There was a time when leaving a job meant your company might spring for a party—or maybe a gold watch if you’d been there long enough. You’d likely get a few hugs and a promise that you’ll be missed, but both employer and employee knew they’d likely never speak to each other again. Former employees were just that—people whose post-job connection with the company was limited to their retirement benefits. They were gone and mostly forgotten.
Nowadays, companies are realizing that there’s no need for such a clean breakup. Rather, they are treating ex-employees as “alumni” in the hopes that those people will think about their previous employer with the same fondness many have for their beloved alma maters.
In today’s day and age, it’s a relationship worth keeping. Companies can use alumni to get referrals, client business and input on issues that only someone who has been on the inside can understand.

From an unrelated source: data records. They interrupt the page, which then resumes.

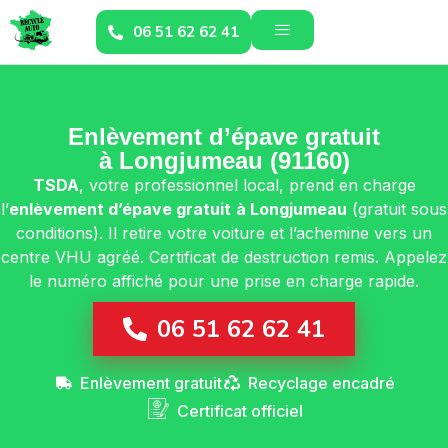
06 51 62 62 41
Enlèvement d’épave gratuit
à Longjumeau (91160)
TSDA
, votre professionnel local, prend en charge
l’
enlèvement d’épave gratuit
à Longjumeau
(gratuit sous
conditions). Il retire votre voiture et l’achemine vers un
centre VHU agréé. Certificat de destruction remis. Appelez
le numéro affiché pour une prise en charge rapide.
06 51 62 62 41
Enlèvement gratuit
Recyclage encadré
Certificat officiel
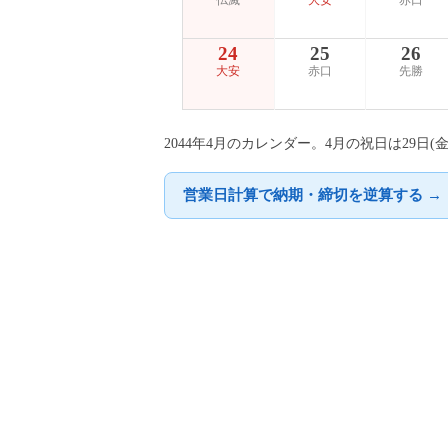
仏滅
大安
赤口
24
25
26
大安
赤口
先勝
2044年4月のカレンダー。4月の祝日は29
営業日計算で納期・締切を逆算する →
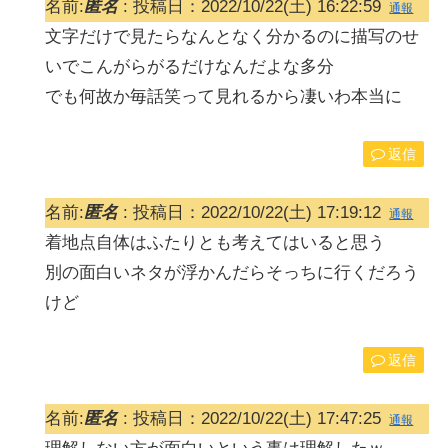
名前:
匿名
:
投稿日：2022/10/22(土) 16:22:59
通報
文字だけで見たらなんとなく分かるのに描写のせ
いでこんがらがるだけなんだよな多分
でも何故か毎話笑って見れるから凄いわ本当に
返信
名前:
匿名
:
投稿日：2022/10/22(土) 17:19:12
通報
着地点自体はふたりとも考えてはいると思う
別の面白いネタが浮かんだらそっちに行くだろう
けど
返信
名前:
匿名
:
投稿日：2022/10/22(土) 17:47:25
通報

And former workers can get advice and job leads out of the bargain. They may even return to work at the company, armed with more experience and a greater number of connections.

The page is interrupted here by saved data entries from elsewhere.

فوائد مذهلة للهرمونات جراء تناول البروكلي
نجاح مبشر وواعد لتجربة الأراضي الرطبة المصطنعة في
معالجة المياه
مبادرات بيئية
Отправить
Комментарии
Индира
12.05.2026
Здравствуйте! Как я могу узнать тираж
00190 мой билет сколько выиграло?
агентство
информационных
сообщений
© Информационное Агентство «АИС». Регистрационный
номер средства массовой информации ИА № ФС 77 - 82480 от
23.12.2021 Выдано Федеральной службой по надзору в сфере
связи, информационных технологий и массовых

“People and talent are not disposable goods,” says Angela Hills, executive vice president and managing director of North America at Cielo, a global talent acquisition and management solutions company based in Brookfield, Wis. “The old way was, once you’ve left, you’re gone,” she says. “There needs to be a change to the historically negative stigma many organizations had over people who have left,” says Hills, who serves on the board of directors for the Human Resources Management Association of Chicago.
Keeping in touch with former workers is, in itself, nothing new. Large corporations—especially consulting firms—have been maintaining ties with former workers for years to grow their client base and perhaps welcome previous workers back into the fold at higher levels. But with a changing global economy and shifting demographics, job-hopping has become more the rule than the exception, and companies of all sizes have gotten savvier, and more creative, about staying connected. Many offer ex-employees entry to formal alumni networks with tangible perks such as access to special events, referral incentives, and social networks or e-newsletters.
Indeed, the modern alumni network underscores the way that both workers and employers are redefining their relationship as the old model of lifetime employment at one company becomes a thing of the past. HR professionals must adapt by viewing workers as both transient resources as well as part of their larger community. It’s not unlike the philosophy behind school-based alumni networks, which are used to raise money and promote an institution’s brand by highlighting successful alumni and facilitating communication.
“Companies can no longer afford to treat their employees as family members [in terms of guaranteed work and benefits]. They can no longer afford to offer lifetime employment,” says Ben Casnocha, co-author, with LinkedIn co-founder Reid Hoffman and Chris Yeh, of The Alliance: Managing Talent in the Networked Age (Harvard Business Review Press, 2014). “At the same time, you actually need to have more-substantive relationships, and have real trust in your employees, if you want them to do great work.”
A New Employment Model
The reality is that companies are no longer a reliable source of long-term health and welfare benefits. A Towers Watson study in September 2014 showed that only 1 in 4 large employers continue to offer a pension plan to new employees. And the percentage of large firms offering retiree health care dropped from 66 percent in 1988 to 28 percent in 2013. Moreover, fewer than 1 in 5 workers are employed by a company offering those benefits, according to a study by the Kaiser Family Foundation.
Meanwhile, workers are feeling less tethered to one company. Members of the Millennial generation, born between roughly 1981 and 2000, will hold 12 to 15 jobs in their lifetimes, according to Forrester Research. Millennials view their work lives as encompassing not just numerous employers but also myriad careers.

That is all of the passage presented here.